(Task details)
Among the entries below, how many lines hold the word "primeiro"? Reply with the number only.

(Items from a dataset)
· · · ·

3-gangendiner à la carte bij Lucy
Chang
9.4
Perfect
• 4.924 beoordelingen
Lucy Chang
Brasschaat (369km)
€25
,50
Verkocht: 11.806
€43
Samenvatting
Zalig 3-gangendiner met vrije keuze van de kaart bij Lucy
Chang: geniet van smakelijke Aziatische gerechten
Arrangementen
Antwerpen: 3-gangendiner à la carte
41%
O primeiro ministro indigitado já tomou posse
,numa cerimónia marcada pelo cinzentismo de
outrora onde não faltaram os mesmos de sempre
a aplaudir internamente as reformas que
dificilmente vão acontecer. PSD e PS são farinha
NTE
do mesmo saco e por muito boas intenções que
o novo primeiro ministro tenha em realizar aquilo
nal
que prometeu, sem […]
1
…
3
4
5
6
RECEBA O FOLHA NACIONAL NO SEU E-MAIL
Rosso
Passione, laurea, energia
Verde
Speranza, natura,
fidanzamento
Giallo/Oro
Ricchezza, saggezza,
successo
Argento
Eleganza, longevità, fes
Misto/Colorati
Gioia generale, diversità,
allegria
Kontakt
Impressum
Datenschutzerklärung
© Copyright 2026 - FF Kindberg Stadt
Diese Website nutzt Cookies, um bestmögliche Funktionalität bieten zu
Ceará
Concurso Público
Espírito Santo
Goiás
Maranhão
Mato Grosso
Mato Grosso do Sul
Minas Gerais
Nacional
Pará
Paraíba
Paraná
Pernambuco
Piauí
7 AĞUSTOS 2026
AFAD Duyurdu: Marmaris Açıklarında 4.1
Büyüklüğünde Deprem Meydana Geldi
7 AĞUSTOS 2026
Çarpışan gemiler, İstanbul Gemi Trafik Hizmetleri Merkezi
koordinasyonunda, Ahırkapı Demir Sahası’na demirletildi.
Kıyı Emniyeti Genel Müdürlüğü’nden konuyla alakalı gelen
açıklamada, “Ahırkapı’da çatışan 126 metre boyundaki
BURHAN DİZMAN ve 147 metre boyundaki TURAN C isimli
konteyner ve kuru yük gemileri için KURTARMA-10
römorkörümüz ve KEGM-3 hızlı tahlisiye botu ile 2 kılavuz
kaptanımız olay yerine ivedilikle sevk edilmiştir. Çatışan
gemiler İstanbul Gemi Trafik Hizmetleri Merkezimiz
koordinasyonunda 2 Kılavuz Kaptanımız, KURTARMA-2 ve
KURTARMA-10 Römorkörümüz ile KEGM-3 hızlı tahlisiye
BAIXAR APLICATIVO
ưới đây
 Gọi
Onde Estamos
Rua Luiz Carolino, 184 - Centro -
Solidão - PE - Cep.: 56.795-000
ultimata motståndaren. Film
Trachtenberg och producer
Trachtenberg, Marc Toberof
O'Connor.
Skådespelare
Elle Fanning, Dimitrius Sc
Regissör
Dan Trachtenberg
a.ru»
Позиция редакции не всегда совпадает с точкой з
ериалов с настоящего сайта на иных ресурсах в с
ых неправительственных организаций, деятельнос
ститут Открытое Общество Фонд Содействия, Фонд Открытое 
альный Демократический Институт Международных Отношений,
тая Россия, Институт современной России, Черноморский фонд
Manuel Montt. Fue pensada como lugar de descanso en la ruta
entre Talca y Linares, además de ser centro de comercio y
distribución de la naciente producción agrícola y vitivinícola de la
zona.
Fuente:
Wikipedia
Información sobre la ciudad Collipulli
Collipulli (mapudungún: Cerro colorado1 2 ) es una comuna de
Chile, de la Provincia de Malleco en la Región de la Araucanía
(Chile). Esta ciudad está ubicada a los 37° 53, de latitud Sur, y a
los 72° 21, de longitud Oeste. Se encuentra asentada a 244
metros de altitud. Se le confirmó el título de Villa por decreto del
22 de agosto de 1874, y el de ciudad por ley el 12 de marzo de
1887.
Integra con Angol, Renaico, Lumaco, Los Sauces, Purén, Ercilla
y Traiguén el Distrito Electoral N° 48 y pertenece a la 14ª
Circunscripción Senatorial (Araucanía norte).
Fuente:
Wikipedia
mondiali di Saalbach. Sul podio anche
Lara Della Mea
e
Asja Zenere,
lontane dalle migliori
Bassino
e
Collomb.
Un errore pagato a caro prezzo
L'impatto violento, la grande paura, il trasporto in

· · · ·

(Answer to this exercise)
2